Florida and Palm Beach County started investing a combined $181 million into Max Planck in 2008 to support the biotechnology industry. Of that, $60 million is slated for a 100,000-square-foot research center that is expected to open in 2012. Max Planck scientists are working in a lab building at Florida Atlantic University’s Jupiter campus.
In addition to leading Max Planck Florida as it moves into its new building and recruits more scientists, Fitzpatrick will continue his research into how cortical circuits in the brain mediate visual perception.
“This is one of the most exciting steps in my career as a scientist,” Fitzpatrick said in a news release. “To work with a research organization of the reputation of the Max Planck Society is an opportunity of a lifetime, and this opportunity comes as a host of new techniques for revealing the structure and function of neural circuits are on the horizon.”

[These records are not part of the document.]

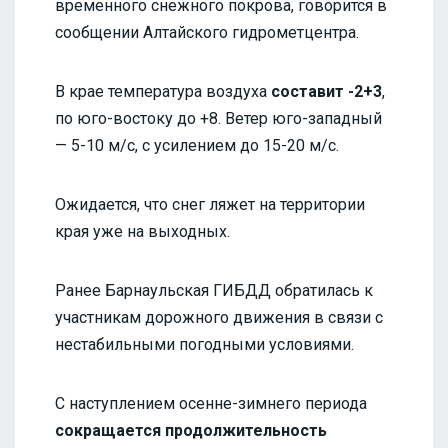
временного снежного покрова, говорится в
сообщении Алтайского гидрометцентра.
В крае температура воздуха
составит -2+3
,
по юго-востоку до +8. Ветер юго-западный
— 5-10 м/с, с усилением до 15-20 м/с.
Ожидается, что снег ляжет на территории
края уже на выходных.
Ранее Барнаульская ГИБДД обратилась к
участникам дорожного движения в связи с
нестабильными погодными условиями.
С наступлением осенне-зимнего периода
сокращается продолжительность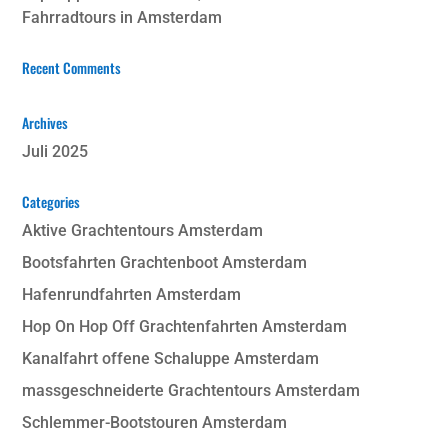
Fahrradtours in Amsterdam
Recent Comments
Archives
Juli 2025
Categories
Aktive Grachtentours Amsterdam
Bootsfahrten Grachtenboot Amsterdam
Hafenrundfahrten Amsterdam
Hop On Hop Off Grachtenfahrten Amsterdam
Kanalfahrt offene Schaluppe Amsterdam
massgeschneiderte Grachtentours Amsterdam
Schlemmer-Bootstouren Amsterdam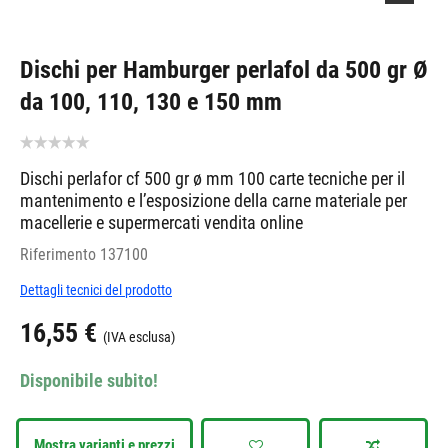
Dischi per Hamburger perlafol da 500 gr Ø
da 100, 110, 130 e 150 mm
Dischi perlafor cf 500 gr ø mm 100 carte tecniche per il
mantenimento e l’esposizione della carne materiale per
macellerie e supermercati vendita online
Riferimento
137100
Dettagli tecnici del prodotto
16,55 €
(IVA esclusa)
Disponibile subito!
Mostra varianti e prezzi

About the Max Planck Society:
Germany’s Max Planck Society has led the world in advancing the frontiers of scientific research for more than 60 years. The independent, nonprofit organization, with its international staff of around 20,400, including research fellows and visiting scientists, has an annual operating budget of $1.8 billion. Named for the 1918 Nobel Prize-winning physicist and founder of the quantum theory, Max Planck, the scientific institution maintains 80 institutes and research facilities located mainly in Germany, but also in Italy, Netherlands, and now in the United States. All are focused on exceptional, results-oriented basic research in the life sciences, social sciences and the humanities.